Britain will Thursday begin the messy task of disentangling itself from EU laws, as the first signs of rancor between London and Brussels emerged at the start of their two-year divorce proceedings.
As some of the EU’s top leaders gathered to flesh out their strategy for the hard talks ahead, Britain was to publish its plan to extricate itself from four decades of European regulation.
European Commission head Jean-Claude Juncker urged the remaining 27 EU nations to pull together as the bloc reels from the blow of one of its biggest members becoming the first ever state to announce its withdrawal from the 60-year-old union.
The first signs of discord were already emerging as a row developed over what was perceived as a veiled threat by London that cooperation over EU security would be endangered if there was no deal.
The European Parliament’s chief negotiator, Guy Verhofstadt hit back immediately saying that “citizens’ security was far too serious a subject” to be held hostage to the negotiations.
And the path ahead is strewn with obstacles, with the matter of three million EU citizens living in Britain and one million British people within the bloc’s nations top of leaders’ agenda.

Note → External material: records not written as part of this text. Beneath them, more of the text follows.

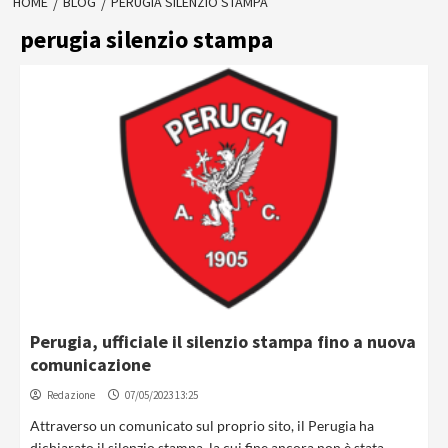
HOME
BLOG
PERUGIA SILENZIO STAMPA
perugia silenzio stampa
Perugia, ufficiale il silenzio stampa fino a nuova
comunicazione
Redazione
07/05/2023 13:25
Attraverso un comunicato sul proprio sito, il Perugia ha
dichiarato il silenzio stampa, la cui fine ancora non è stata...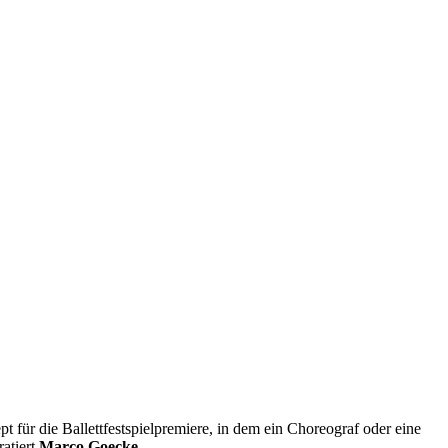
pt für die Ballettfestspielpremiere, in dem ein Choreograf oder eine
ratiert
Marco Goecke.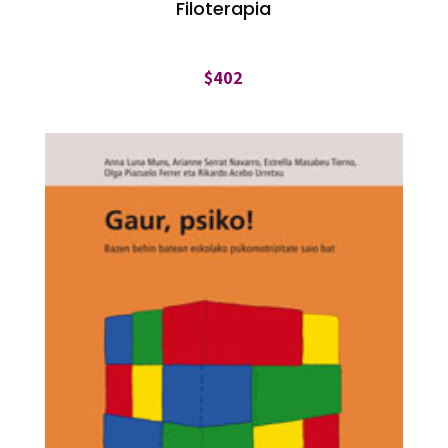
Filoterapia
$
402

Also looming large over negotiations is the so-called “exit bill” Britain will have to pay, estimated to be as much as 60 billion euros ($64 billion, £52 billion).

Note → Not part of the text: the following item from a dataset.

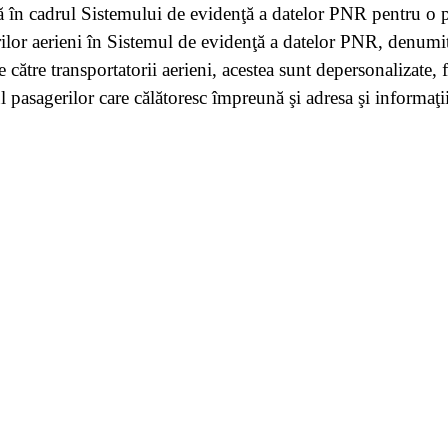
ză în cadrul Sistemului de evidenţă a datelor PNR pentru o p
orilor aerieni în Sistemul de evidenţă a datelor PNR, denum
ătre transportatorii aerieni, acestea sunt depersonalizate, 
pasagerilor care călătoresc împreună şi adresa şi informaţiil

But before these talks can even get under way, MPs will begin the task of amending or scrapping EU regulation as it is brought into British law.
Prime Minister Theresa May told parliament on Wednesday that this was important “so that on the day we leave everybody knows those rules still apply and everybody knows where they stand”.
Meanwhile Juncker will meet in Malta with EU President Donald Tusk, German Chancellor Angela Merkel and Spanish Prime Minister Mariano Rajoy.